When using dvc run, argument of dvc run and true command to be run are always similar, thus dvc run -d source.npy -o target.npy python some_process.py source.npy target.npy . As there are repeated file names, it might be a “smell of code”.
It might be easier if these is a way of automatically passing arguments of -d and -o to command run, and what’s more important, prevent bugs like dvc run -d source.npy -o target.npy python some_process2.py source.npy target2.npy, which accidentally used different path.
In summary, a desired api might be: dvc run -d source.npy -o target.npy python proc.py , or dvc run -d source.npy -o target.npy python proc.py $DVCDEP0 $DVCOUT, and it should work as dvc run -d source.npy -o target.npy python proc.py source.npy target.npy in current use case.
Hi. It’s a very good idea! Agree that the params duplication adds “smell of code”.
$DVCDEP0-like params won’t work, unfortunately, due to shell param expansion. These parameters will be expanded to empty strings before DVC will see them.

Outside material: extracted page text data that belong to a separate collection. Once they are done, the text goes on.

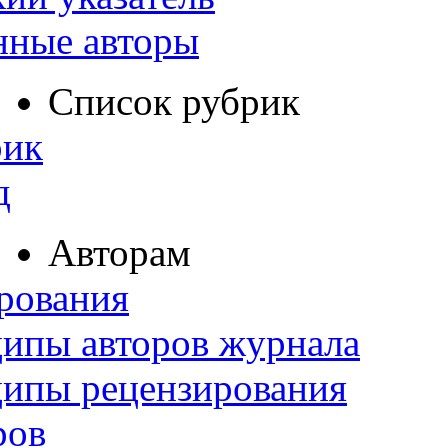
нные авторы
Список рубрик
рик
д
Авторам
рования
ипы авторов журнала
ципы рецензирования
ров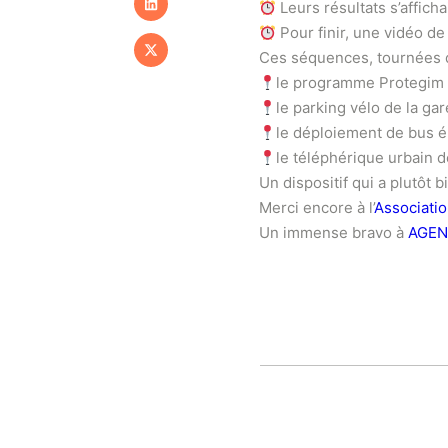
Leurs résultats s’affic
Pour finir, une vidéo d
Ces séquences, tournées d
le programme Protegim
le parking vélo de la ga
le déploiement de bus é
le téléphérique urbain 
Un dispositif qui a plutôt 
Merci encore à l’
Associati
Un immense bravo à
AGEN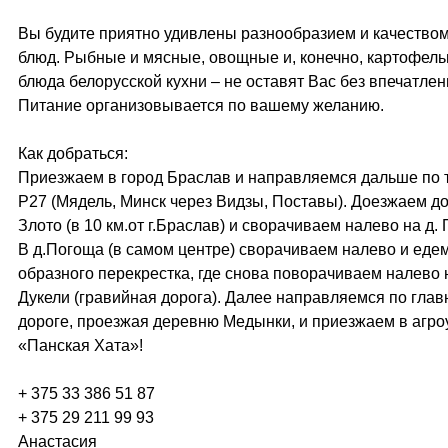
Вы будите приятно удивлены разнообразием и качество
блюд. Рыбные и мясные, овощные и, конечно, картофел
блюда белорусской кухни – не оставят Вас без впечатлен
Питание организовывается по вашему желанию.
Как добраться:
Приезжаем в город Браслав и направляемся дальше по 
Р27 (Мядель, Минск через Видзы, Поставы). Доезжаем до
Злото (в 10 км.от г.Браслав) и сворачиваем налево на д.
В д.Погоща (в самом центре) сворачиваем налево и едем
образного перекрестка, где снова поворачиваем налево н
Дукели (гравийная дорога). Далее направляемся по глав
дороге, проезжая деревню Медынки, и приезжаем в агро
«Панская Хата»!
+ 375 33 386 51 87
+ 375 29 211 99 93
Анастасия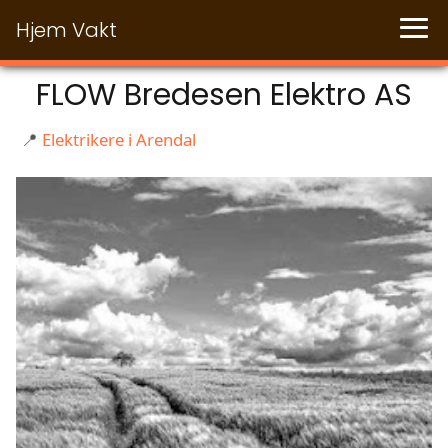
Hjem Vakt
FLOW Bredesen Elektro AS
📍
Elektrikere i Arendal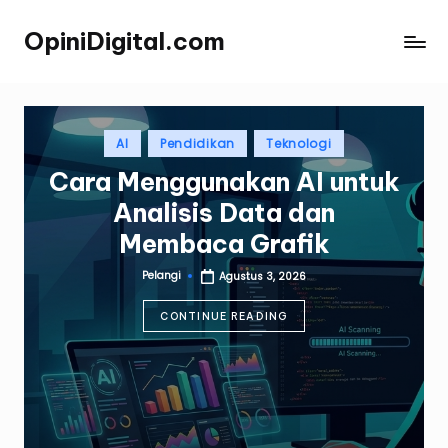
OpiniDigital.com
Skip
Opini
to
Digital
content
Terupdate
Posted
AI
Pendidikan
Teknologi
in
Cara Menggunakan AI untuk
Analisis Data dan
Membaca Grafik
Pelangi
Agustus 3, 2026
Posted
by
CONTINUE READING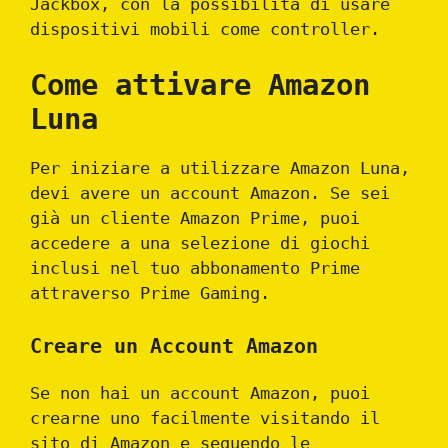
Jackbox, con la possibilità di usare
dispositivi mobili come controller.
Come attivare Amazon
Luna
Per iniziare a utilizzare Amazon Luna,
devi avere un account Amazon. Se sei
già un cliente Amazon Prime, puoi
accedere a una selezione di giochi
inclusi nel tuo abbonamento Prime
attraverso Prime Gaming.
Creare un Account Amazon
Se non hai un account Amazon, puoi
crearne uno facilmente visitando il
sito di Amazon e seguendo le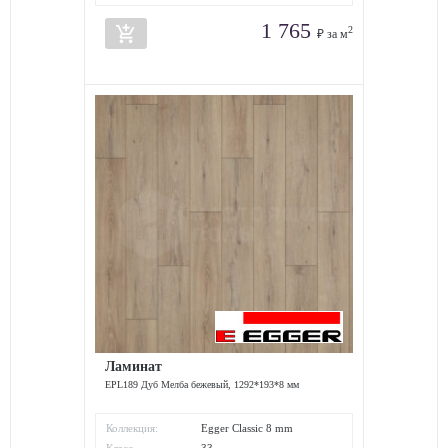
1 765
add_shopping_cart
2
₽ за м
Ламинат
EPL189 Дуб Мелба бежевый, 1292*193*8 мм
Коллекция:
Egger Classic 8 mm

I was thinking about a single option like --pass-params to add all the dependencies and output params in the same order. It should work like your first desired api example with one more option:
@dmitry, I think it’s a really good approach. Actually I think the --pass-params approach is much better than $DVCDEP0-like params, even if we don’t considering about shell param expansion, since it explained its effect clearly and it’s much shorter.
I would even say that --pass-params should be the default behavior, and another option --no-params is introduced instead. Even if the command does not need the params and we forget to use --no-params, and the params are passed to the command as a result, in general this shouldn’t break the command.